─── Materials provided

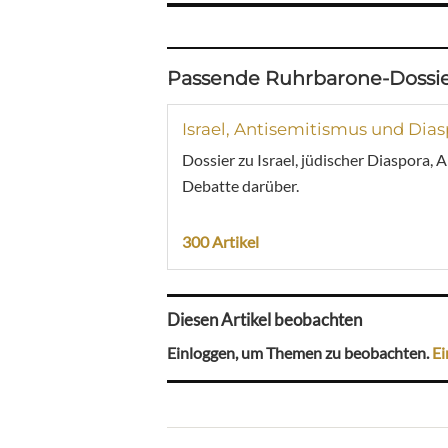
Passende Ruhrbarone-Dossie
Israel, Antisemitismus und Dia
Dossier zu Israel, jüdischer Diaspora,
Debatte darüber.
300 Artikel
Diesen Artikel beobachten
Einloggen, um Themen zu beobachten.
Ei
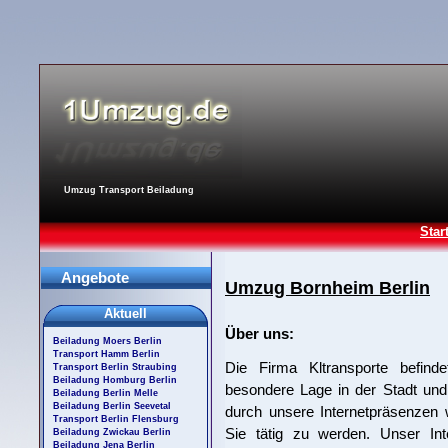
Umzug Transport Beiladung
Star
Angebote
Umzug Bornheim Berlin
Aktuell
Über uns:
Beiladung Moers Berlin
Transport Hamm Berlin
Die Firma Kltransporte befind
Transport Berlin Straubing
Beiladung Homburg Berlin
besondere Lage in der Stadt und
Beiladung Berlin Melle
Beiladung Berlin Seevetal
durch unsere Internetpräsenzen w
Transport Berlin Flensburg
Sie tätig zu werden. Unser Int
Beiladung Zwickau Berlin
Beiladung Jena Berlin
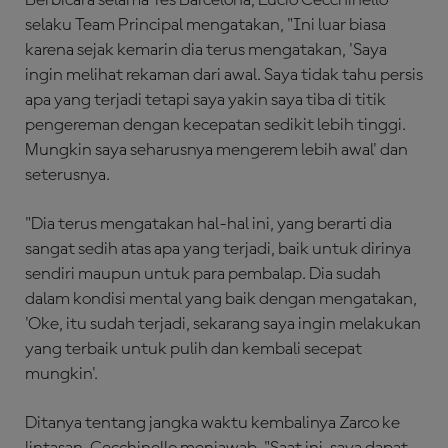
selaku Team Principal mengatakan, "Ini luar biasa
karena sejak kemarin dia terus mengatakan, 'Saya
ingin melihat rekaman dari awal. Saya tidak tahu persis
apa yang terjadi tetapi saya yakin saya tiba di titik
pengereman dengan kecepatan sedikit lebih tinggi.
Mungkin saya seharusnya mengerem lebih awal' dan
seterusnya.
"Dia terus mengatakan hal-hal ini, yang berarti dia
sangat sedih atas apa yang terjadi, baik untuk dirinya
sendiri maupun untuk para pembalap. Dia sudah
dalam kondisi mental yang baik dengan mengatakan,
'Oke, itu sudah terjadi, sekarang saya ingin melakukan
yang terbaik untuk pulih dan kembali secepat
mungkin'.
Ditanya tentang jangka waktu kembalinya Zarco ke
lintasan, Cecchinello menjawab, "Saat ini, saya dapat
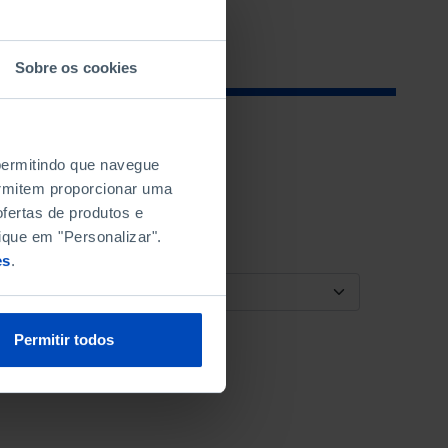
Sobre os cookies
 permitindo que navegue
permitem proporcionar uma
fertas de produtos e
ique em "Personalizar".
es
.
ORDENAR POR
Permitir todos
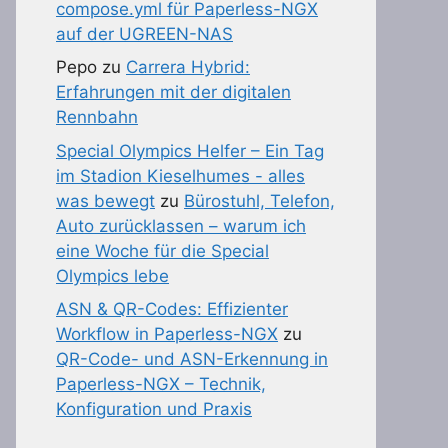
compose.yml für Paperless-NGX
auf der UGREEN-NAS
Pepo
zu
Carrera Hybrid:
Erfahrungen mit der digitalen
Rennbahn
Special Olympics Helfer – Ein Tag
im Stadion Kieselhumes - alles
was bewegt
zu
Bürostuhl, Telefon,
Auto zurücklassen – warum ich
eine Woche für die Special
Olympics lebe
ASN & QR-Codes: Effizienter
Workflow in Paperless-NGX
zu
QR-Code- und ASN-Erkennung in
Paperless-NGX – Technik,
Konfiguration und Praxis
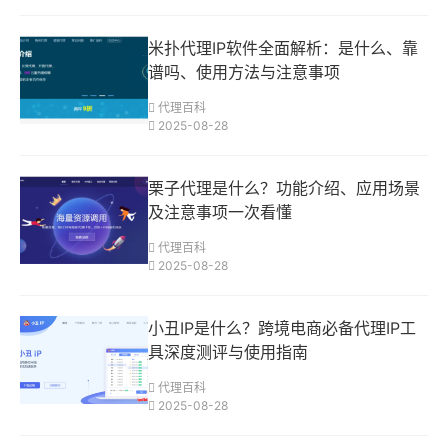
米扑代理IP软件全面解析：是什么、靠
谱吗、使用方法与注意事项
代理百科
2025-08-28
栗子代理是什么？功能介绍、应用场景
及注意事项一次看懂
代理百科
2025-08-28
小丑IP是什么？跨境电商必备代理IP工
具深度测评与使用指南
代理百科
2025-08-28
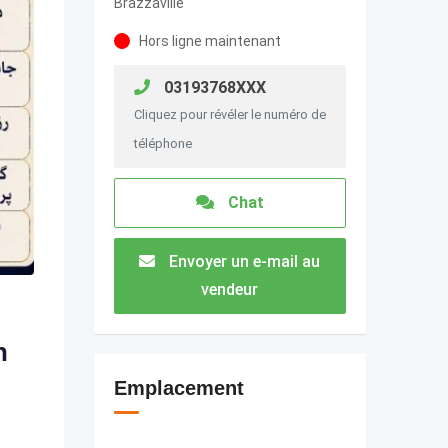
Brazzaville
Hors ligne maintenant
03193768XXX
Cliquez pour révéler le numéro de
téléphone
Chat
Envoyer un e-mail au
vendeur
n
Emplacement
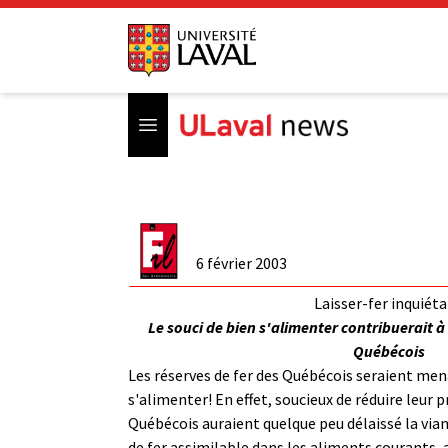
Open menu
6 février 2003
Laisser-fer inquiét
Le souci de bien s'alimenter contribuerait à
Québécois
Les réserves de fer des Québécois seraient mena
s'alimenter! En effet, soucieux de réduire leur p
Québécois auraient quelque peu délaissé la via
de fer assimilable dans les aliments courants,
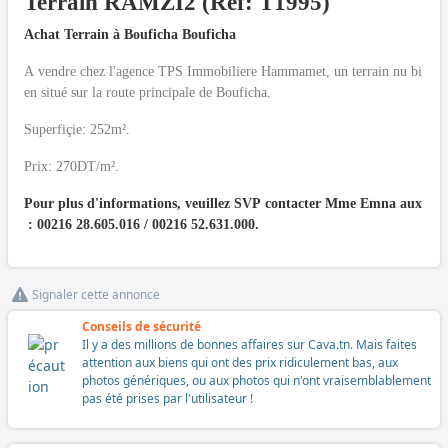
Terrain RAMZI2 (Réf: T1995)
Achat Terrain à Bouficha Bouficha
A vendre chez l'agence TPS Immobiliere Hammamet, un terrain nu bi
en situé sur la route principale de Bouficha.
Superfiçie: 252m².
Prix: 270DT/m².
Pour plus d'informations, veuillez SVP contacter Mme Emna aux
: 00216 28.605.016 / 00216 52.631.000.
Signaler cette annonce
Conseils de sécurité
Il y a des millions de bonnes affaires sur Cava.tn. Mais faites
attention aux biens qui ont des prix ridiculement bas, aux
photos génériques, ou aux photos qui n'ont vraisemblablement
pas été prises par l'utilisateur !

──────

How to complete this task:
The answer consists of the lines above that include the word "ingin", each copied exactly.

Output for this exercise:
ingin melihat rekaman dari awal. Saya tidak tahu persis
'Oke, itu sudah terjadi, sekarang saya ingin melakukan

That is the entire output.